Question

How to complete Number 2 of this Question? Algebra 2

Answer 1

##2)

The equation given is

`y=-2x+4`Domain

The domain is the set of x-values for which the function is defined.

A linear function is defined for all values of x. Thus, the domain is

`D=(-\infty,\infty)`Range

The range is the set of y-values for which the function is defined.

A linear function is defined for all values of y. Thus, the range is

`R=(-\infty,\infty)`Zeros and x-intercept

The zero(s) and the x-intercept are essentially the same thing. This is the point where the line cuts the x-axis. We find this by setting y = 0. Shown below:

`\begin{gathered} y=-2x+4 \\ 0=-2x+4 \\ 2x=4 \\ x=(4)/(2) \\ x=2 \end{gathered}`

The zero is x = 2

The x-intercept is (2, 0)

y-intercept

The y-intercept of a line is the point where the line cuts the y-axis. It is found by setting x = 0. Shown below:

`\begin{gathered} y=-2x+4 \\ y=-2(0)+4 \\ y=0+4 \\ y=4 \end{gathered}`

The y-intercept is y = 4.

Continuity

A linear function is continuous at all points. So, the line is continuous at the interval:

`(-\infty,\infty)`

Increase Interval

This is the interval on which the graph of the line is increasing.

The graph of the line shows that the line is always decreasing. So, it doesn't increase on any interval.

`\emptyset`

Decrease Interval

This is the interval on which the graph of the line is decreasing.

The graph of this line shows that the line is always decreasing.
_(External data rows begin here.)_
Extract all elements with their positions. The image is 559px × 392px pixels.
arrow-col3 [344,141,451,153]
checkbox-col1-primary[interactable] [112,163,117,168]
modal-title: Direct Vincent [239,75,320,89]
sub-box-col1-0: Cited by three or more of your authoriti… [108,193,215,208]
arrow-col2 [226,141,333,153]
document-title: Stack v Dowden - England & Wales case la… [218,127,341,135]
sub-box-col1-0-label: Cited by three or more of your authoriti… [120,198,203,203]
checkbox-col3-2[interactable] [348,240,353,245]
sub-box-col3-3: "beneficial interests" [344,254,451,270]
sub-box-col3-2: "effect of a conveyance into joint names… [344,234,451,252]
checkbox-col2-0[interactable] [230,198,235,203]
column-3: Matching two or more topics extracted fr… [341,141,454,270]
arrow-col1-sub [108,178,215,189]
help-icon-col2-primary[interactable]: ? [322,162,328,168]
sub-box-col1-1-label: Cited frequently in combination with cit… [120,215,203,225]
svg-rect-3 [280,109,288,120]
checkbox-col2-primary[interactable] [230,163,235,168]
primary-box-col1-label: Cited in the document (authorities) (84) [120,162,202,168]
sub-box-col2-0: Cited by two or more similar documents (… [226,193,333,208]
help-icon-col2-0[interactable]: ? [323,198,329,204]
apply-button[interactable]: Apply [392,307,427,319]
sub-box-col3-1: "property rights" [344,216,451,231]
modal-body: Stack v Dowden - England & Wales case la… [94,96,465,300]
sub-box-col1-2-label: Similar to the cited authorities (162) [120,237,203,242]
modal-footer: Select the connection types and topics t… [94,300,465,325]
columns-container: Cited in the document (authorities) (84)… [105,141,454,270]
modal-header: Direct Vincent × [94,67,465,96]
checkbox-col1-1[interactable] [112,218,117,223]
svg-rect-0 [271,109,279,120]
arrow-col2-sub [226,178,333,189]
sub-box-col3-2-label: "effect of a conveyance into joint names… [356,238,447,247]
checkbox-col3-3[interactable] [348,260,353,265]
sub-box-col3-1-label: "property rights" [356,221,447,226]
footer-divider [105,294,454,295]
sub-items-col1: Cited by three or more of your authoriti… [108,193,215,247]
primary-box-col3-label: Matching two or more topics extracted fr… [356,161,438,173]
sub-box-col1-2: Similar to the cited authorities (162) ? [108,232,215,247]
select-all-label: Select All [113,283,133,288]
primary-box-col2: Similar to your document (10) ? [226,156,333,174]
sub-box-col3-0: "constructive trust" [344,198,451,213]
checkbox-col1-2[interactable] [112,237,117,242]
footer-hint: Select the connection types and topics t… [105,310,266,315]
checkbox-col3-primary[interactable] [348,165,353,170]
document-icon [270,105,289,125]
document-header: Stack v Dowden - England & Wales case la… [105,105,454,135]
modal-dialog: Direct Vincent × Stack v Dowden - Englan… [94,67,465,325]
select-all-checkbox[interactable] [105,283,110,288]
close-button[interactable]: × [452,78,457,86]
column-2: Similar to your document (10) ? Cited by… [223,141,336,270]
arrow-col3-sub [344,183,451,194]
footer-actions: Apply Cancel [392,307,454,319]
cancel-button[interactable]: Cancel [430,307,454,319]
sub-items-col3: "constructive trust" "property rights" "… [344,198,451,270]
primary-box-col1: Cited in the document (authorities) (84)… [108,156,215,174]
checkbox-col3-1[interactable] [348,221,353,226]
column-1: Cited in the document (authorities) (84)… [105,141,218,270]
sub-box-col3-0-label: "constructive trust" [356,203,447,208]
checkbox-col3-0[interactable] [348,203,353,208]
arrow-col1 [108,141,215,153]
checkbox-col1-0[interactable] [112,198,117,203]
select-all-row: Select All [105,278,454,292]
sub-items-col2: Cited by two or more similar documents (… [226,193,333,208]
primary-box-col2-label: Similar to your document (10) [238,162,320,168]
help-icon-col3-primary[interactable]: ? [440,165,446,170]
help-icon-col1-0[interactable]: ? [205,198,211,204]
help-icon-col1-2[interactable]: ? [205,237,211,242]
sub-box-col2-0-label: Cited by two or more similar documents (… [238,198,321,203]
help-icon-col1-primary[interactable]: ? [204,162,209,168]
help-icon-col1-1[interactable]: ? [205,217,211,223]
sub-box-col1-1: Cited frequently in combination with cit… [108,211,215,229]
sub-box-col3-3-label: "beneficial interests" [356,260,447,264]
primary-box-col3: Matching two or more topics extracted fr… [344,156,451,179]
So, the interval on which the line is decreasing is:

`(-\infty,\infty)`Maximum and Minimum

A straight line cannot have maximum or minimum unless we are given an interval.

Since we aren't given any interval. There is no min or max of a line.

Value of f(-1) and f(15)

We have to find the values of the function (y = -2x + 4) at x = -1 and x = 15.

Let's write the equation of the line in functional notation:

`\begin{gathered} y=-2x+4 \\ f(x)=-2x+4 \end{gathered}`

We will substitute x = - 1 and x = 15 into the function and find the corresponding values. Shown below:

`\begin{gathered} f(x)=-2x+4 \\ --------------- \\ f(-1)=-2(-1)+4 \\ f(-1)=6 \\ --------------- \\ f(15)=-2(15)+4 \\ f(15)=-26 \end{gathered}`

As x → - ∞ and x → ∞

We have to find "where" the function (line) approaches as x approaches negative infinity and positive infinity.

From the graph, we clearly see that as x → - ∞, y → ∞, and

as x → ∞, y → - ∞

So,

`\begin{gathered} x\rightarrow-\infty,y\rightarrow\infty \\ \text{and} \\ x\rightarrow\infty,y\rightarrow-\infty \end{gathered}`Vertical Asymptote and Horizontal Asymotote

Vertical asymptotes occur where the denominator becomes zero as long as there are no common factors.

Horizontal asymptotes are horizontal lines that the graph of the function approaches as x tends to +∞ or −∞.

A line doesn't have any vertical or horizontal asymptotes.